Together we would run barefoot through the rainforests, as fast as we could, the world rushing past us in a blur of green and mottled browns. Together, the world of Kipling would come alive, the world around us would transform into whatever we needed. When the sun was most high, we would creep like tigers to the creek to luxuriate in the soft cool of the lazily flowing stream. Lying on the mossy rocks, we would whisper as if in a room full of people, and together we would discover the mysteries of the universe, why the sky was blue, the meaning of life, before dozing into a contented daydream in the hushed light.

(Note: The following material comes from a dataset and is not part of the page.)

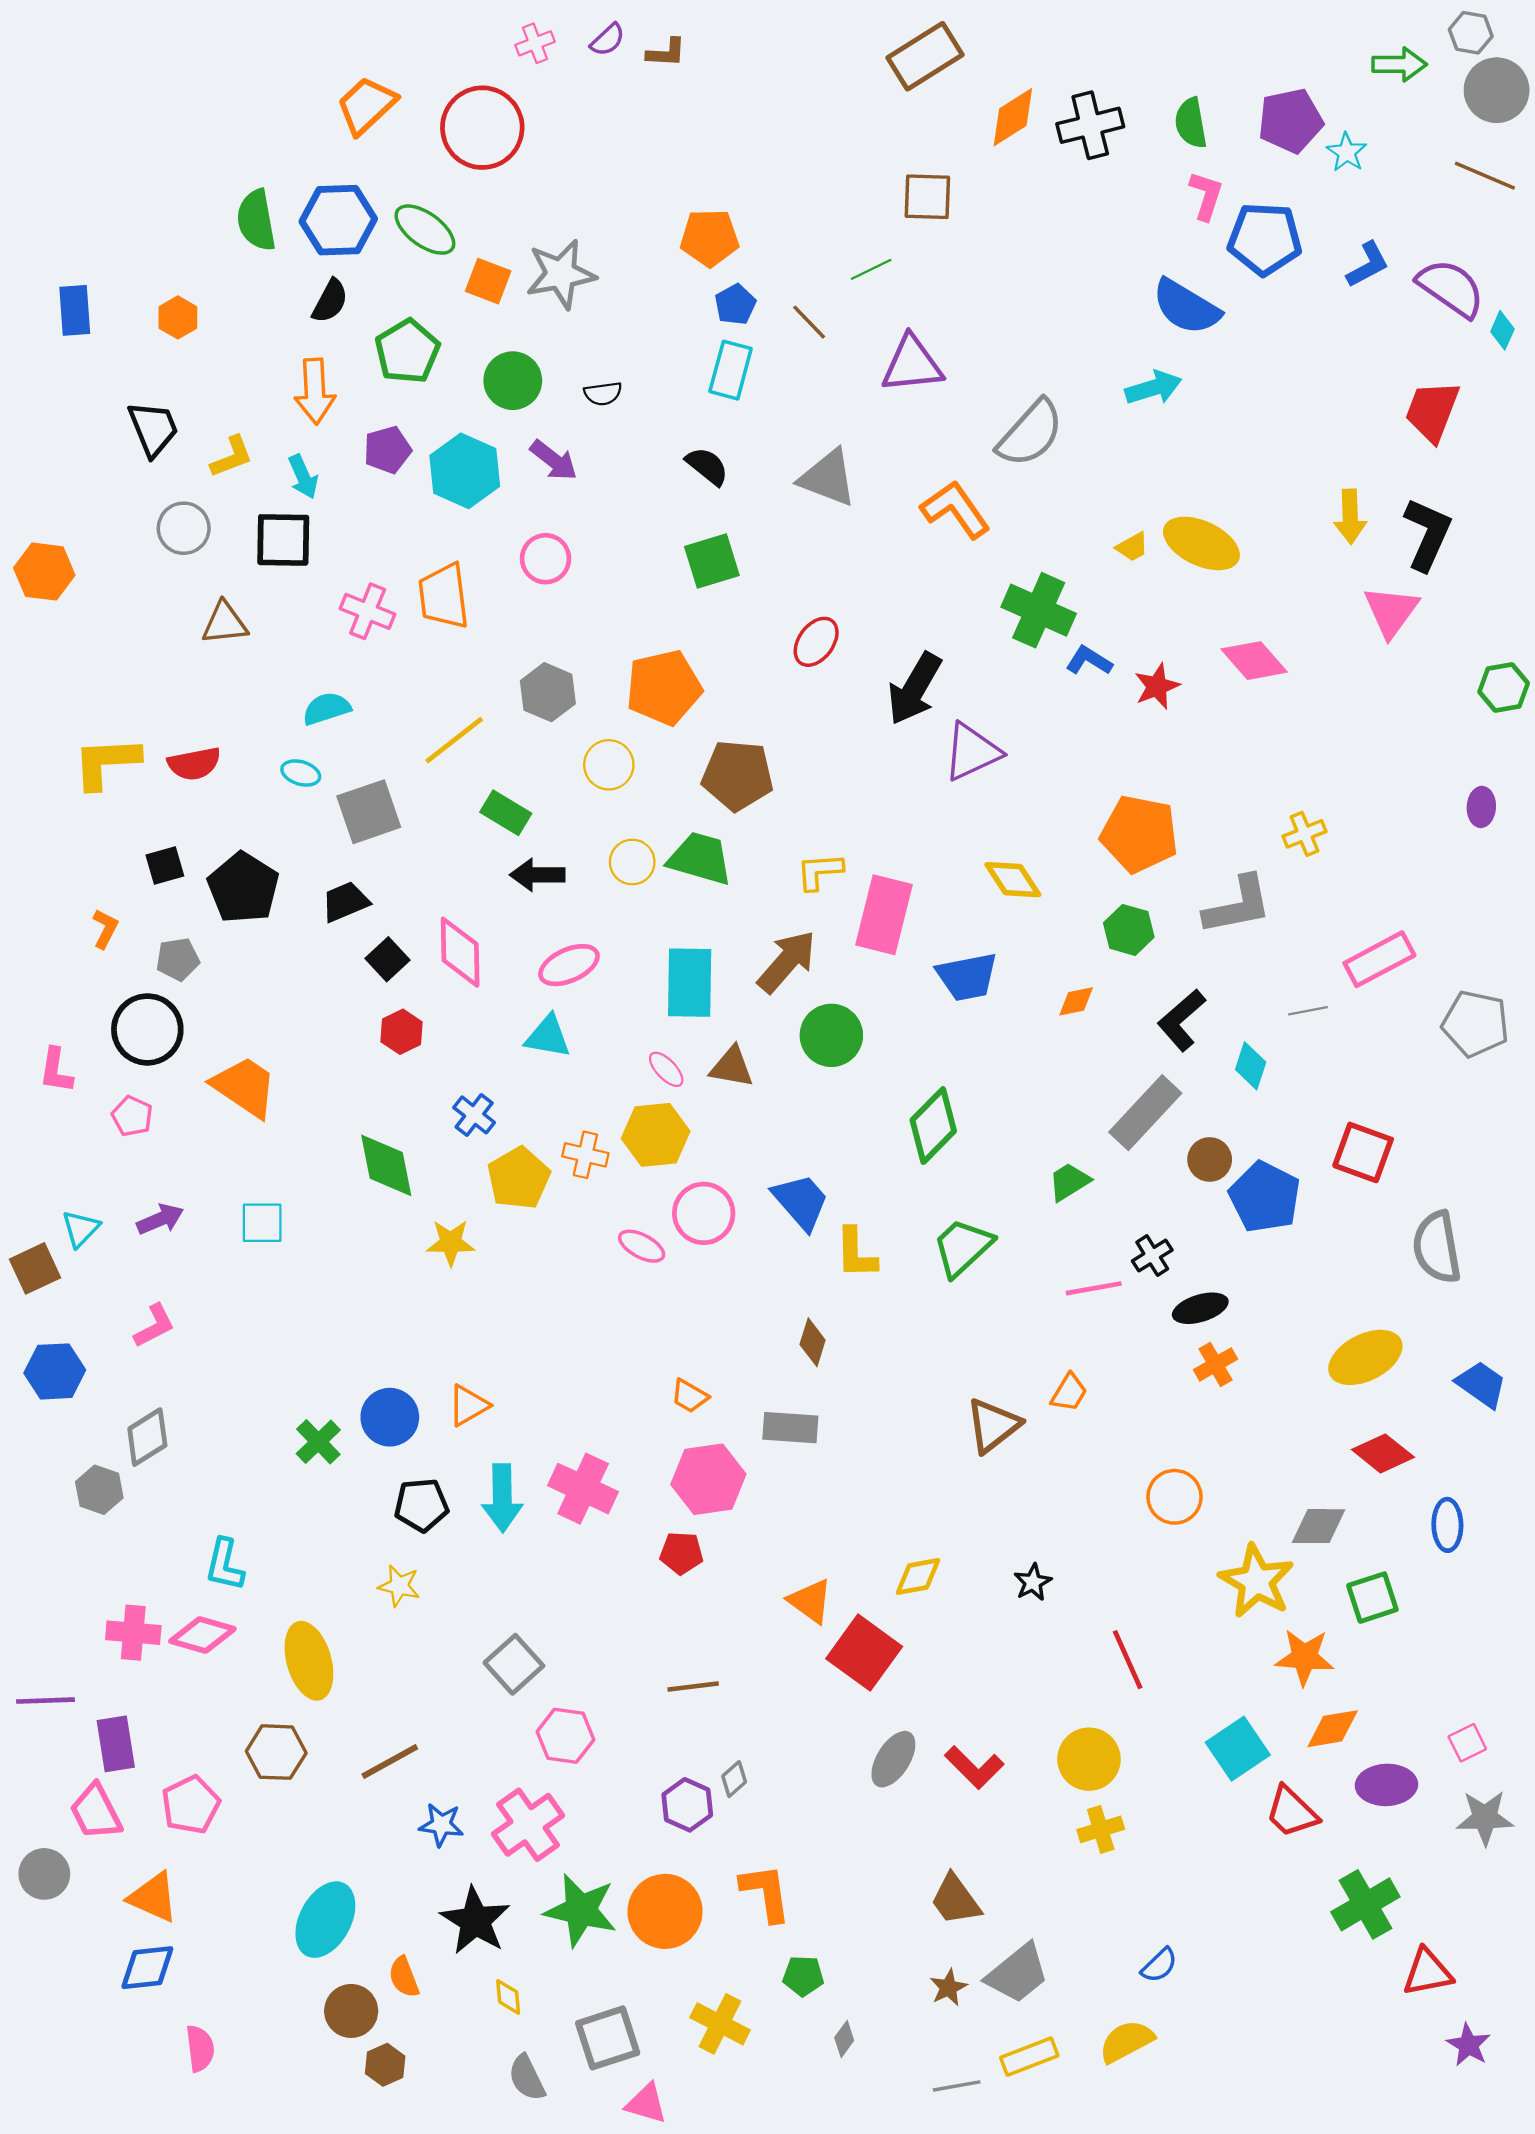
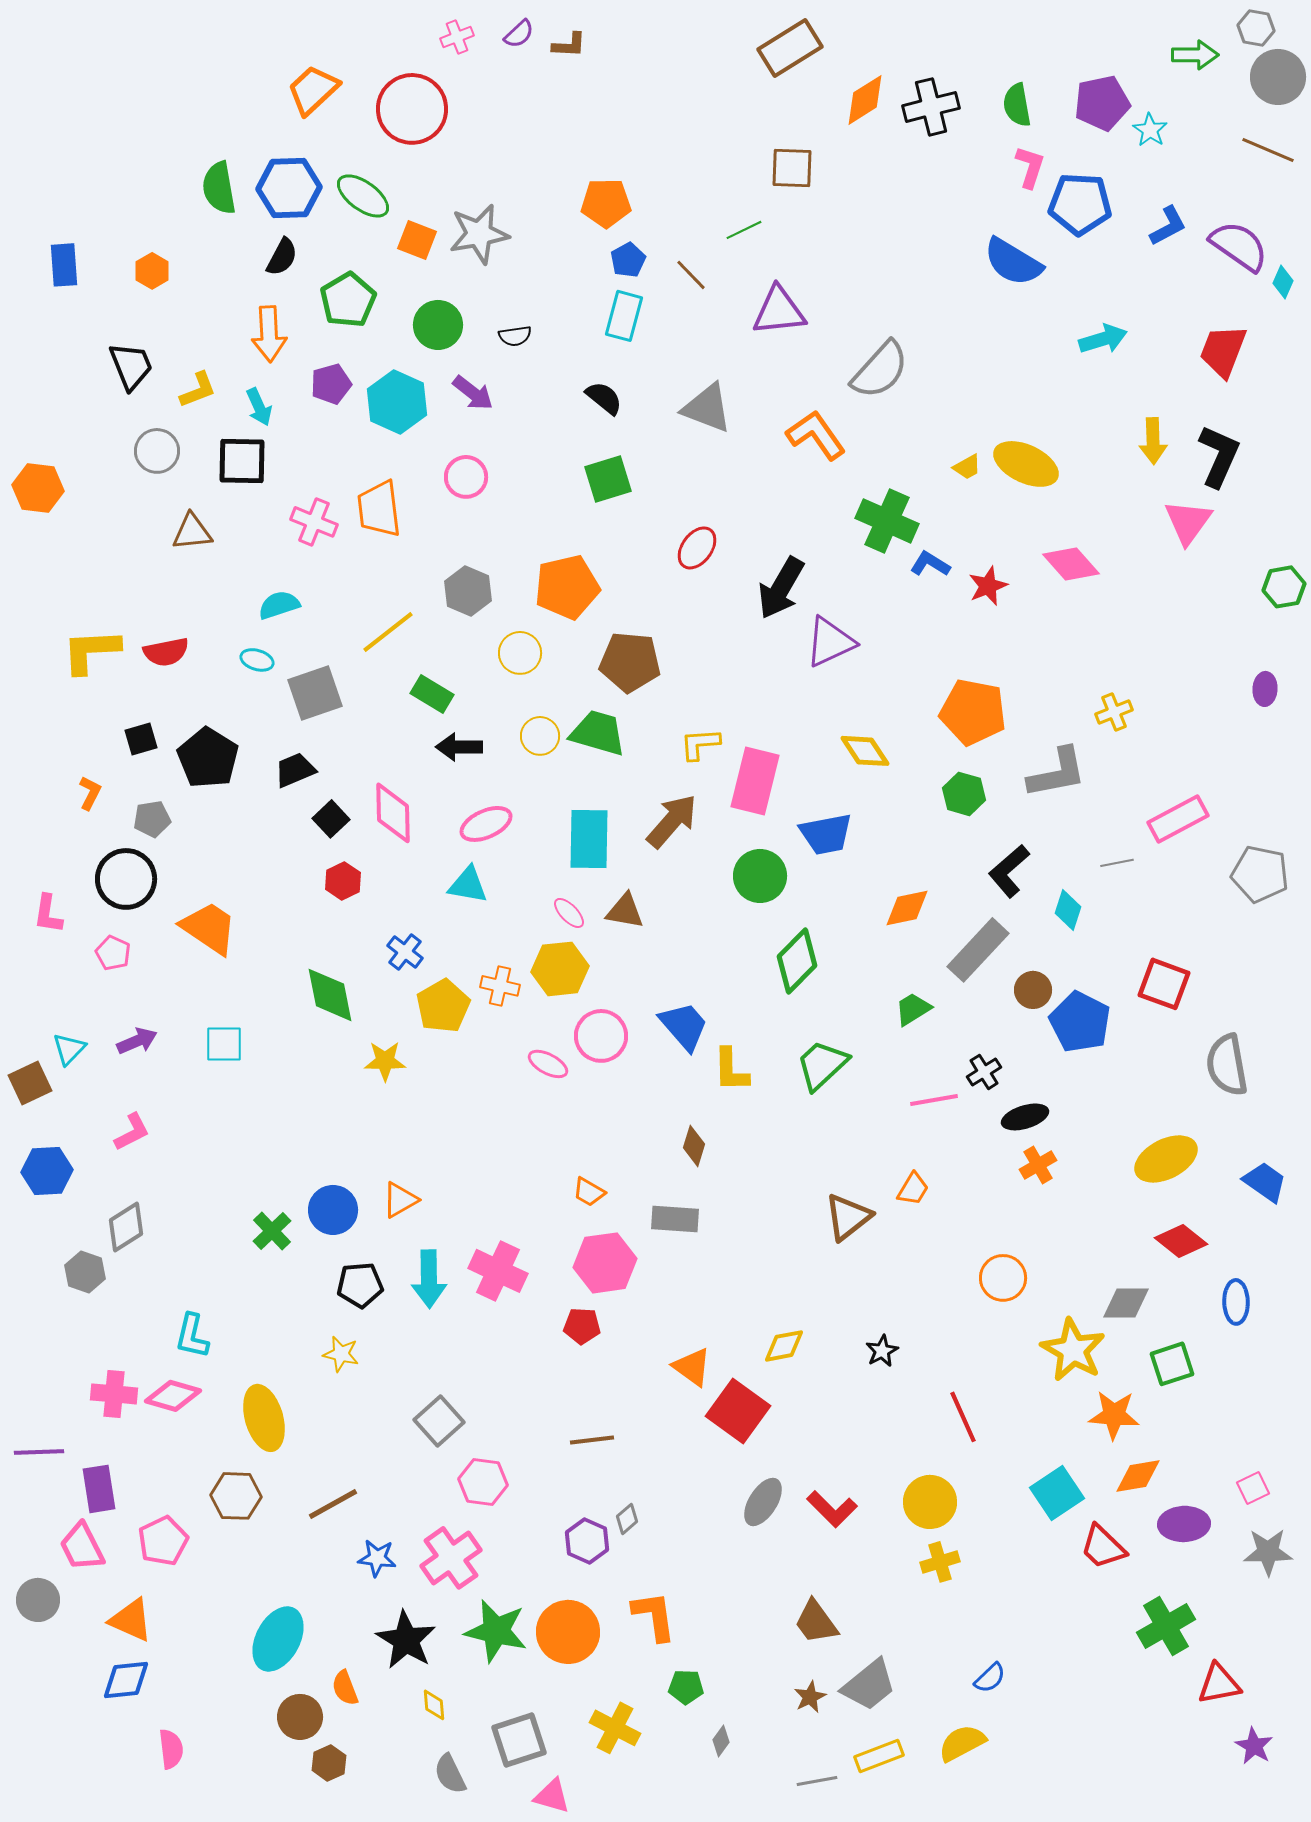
cyan arrow: (1153, 388) -> (1103, 339), moved
orange diamond: (1076, 1001) -> (907, 908), moved, size x1.4
green circle: (831, 1035) -> (760, 876), moved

'Psst.' He would cup his hand to my ear, so not even the trees could hear what was only for me.
'Yeah.' I would whisper back.
'Let's never leave.'
'Okay. Why?'
'Because it's nice here.' he said simply.
'But what about everyone else?'
'Who cares about everyone else?' he stood us as he said this, raising his voice in correlation to to his height. 'I want to stay here forever. I want to build a big house innn...' He span around trying to pick the perfect tree, 'That tree. I want to have tigers as pets and I want you to be my wife.'
'Can we have peacocks?' I asked, still staring at the sky through the glittering leaves.
'Okay. As long as you never leave.'
'Well, you have to promise it too. I don't want to be stuck here forever looking after peacocks.'
'I promise. I promise I will never leave.'
But we did. We left when it was dark, when the shadows, once full of fairies and magic, became homes for demons and monsters of the deep. And in the end, he left on that journey most eternal, where niether light, nor dark could change his path.